_PROBLEM DETAILS_
Scan the records below, and wherever a line has the word "gezondheid", pull it out.

_EXCERPTED RECORDS_
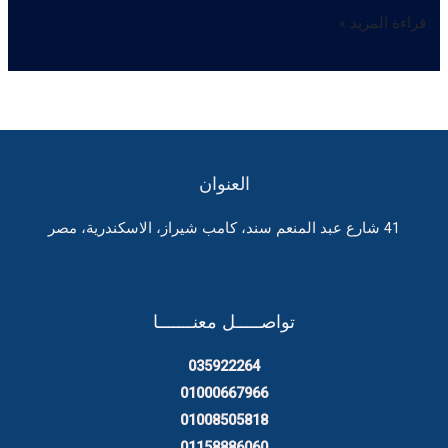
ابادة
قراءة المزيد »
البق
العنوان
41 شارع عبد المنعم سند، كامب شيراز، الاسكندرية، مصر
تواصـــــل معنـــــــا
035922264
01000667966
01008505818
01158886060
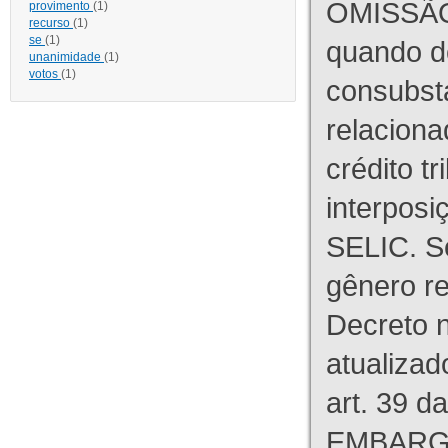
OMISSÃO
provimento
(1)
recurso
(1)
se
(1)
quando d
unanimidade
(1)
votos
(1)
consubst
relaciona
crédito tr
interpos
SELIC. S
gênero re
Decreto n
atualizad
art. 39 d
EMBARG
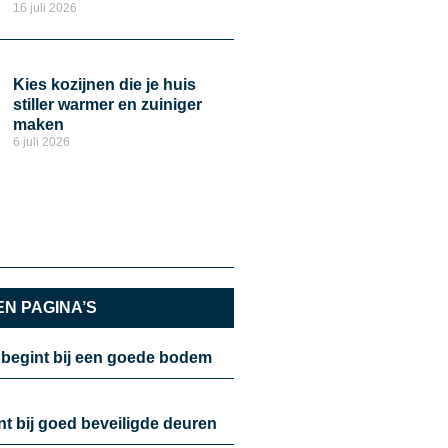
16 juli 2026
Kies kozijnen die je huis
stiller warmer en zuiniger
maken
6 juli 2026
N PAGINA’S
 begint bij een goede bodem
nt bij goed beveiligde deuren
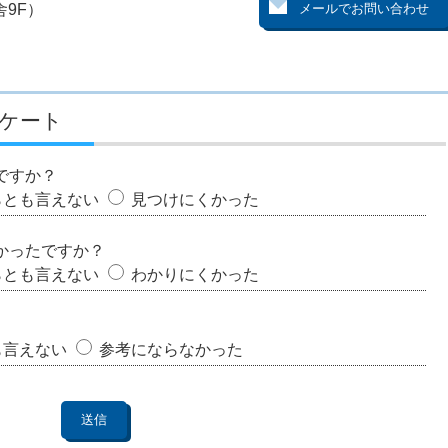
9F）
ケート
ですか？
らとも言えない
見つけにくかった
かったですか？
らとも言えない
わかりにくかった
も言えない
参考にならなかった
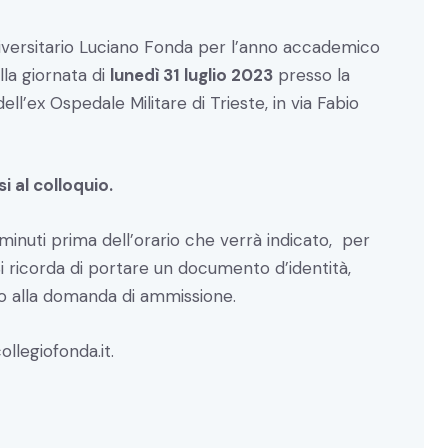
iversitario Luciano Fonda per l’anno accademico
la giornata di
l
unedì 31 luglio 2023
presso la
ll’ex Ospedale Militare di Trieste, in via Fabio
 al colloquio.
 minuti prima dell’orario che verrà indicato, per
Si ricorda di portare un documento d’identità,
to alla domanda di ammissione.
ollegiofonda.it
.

...

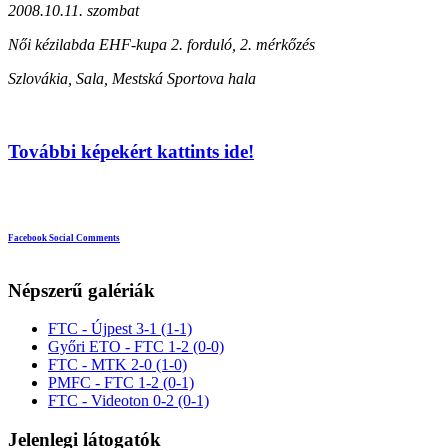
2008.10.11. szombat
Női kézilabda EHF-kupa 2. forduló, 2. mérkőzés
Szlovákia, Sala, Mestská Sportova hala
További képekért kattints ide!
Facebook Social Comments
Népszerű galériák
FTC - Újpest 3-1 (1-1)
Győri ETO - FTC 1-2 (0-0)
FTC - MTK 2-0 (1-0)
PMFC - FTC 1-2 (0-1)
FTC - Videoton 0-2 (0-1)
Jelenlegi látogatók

==

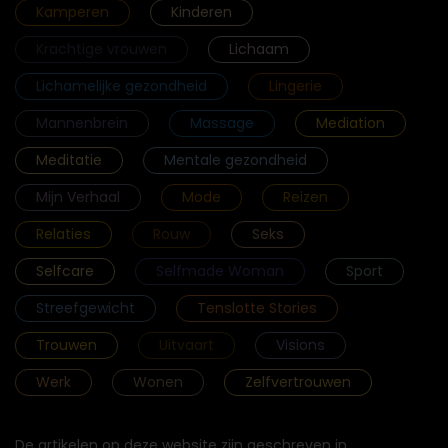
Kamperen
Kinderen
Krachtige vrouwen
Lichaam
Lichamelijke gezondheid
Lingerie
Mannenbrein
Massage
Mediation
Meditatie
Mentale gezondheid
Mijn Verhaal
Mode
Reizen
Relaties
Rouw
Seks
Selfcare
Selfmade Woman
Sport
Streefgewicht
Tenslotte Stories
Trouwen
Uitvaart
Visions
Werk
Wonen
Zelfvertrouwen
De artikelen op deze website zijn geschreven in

_TASK RESPONSE_
Lichamelijke gezondheid
Mentale gezondheid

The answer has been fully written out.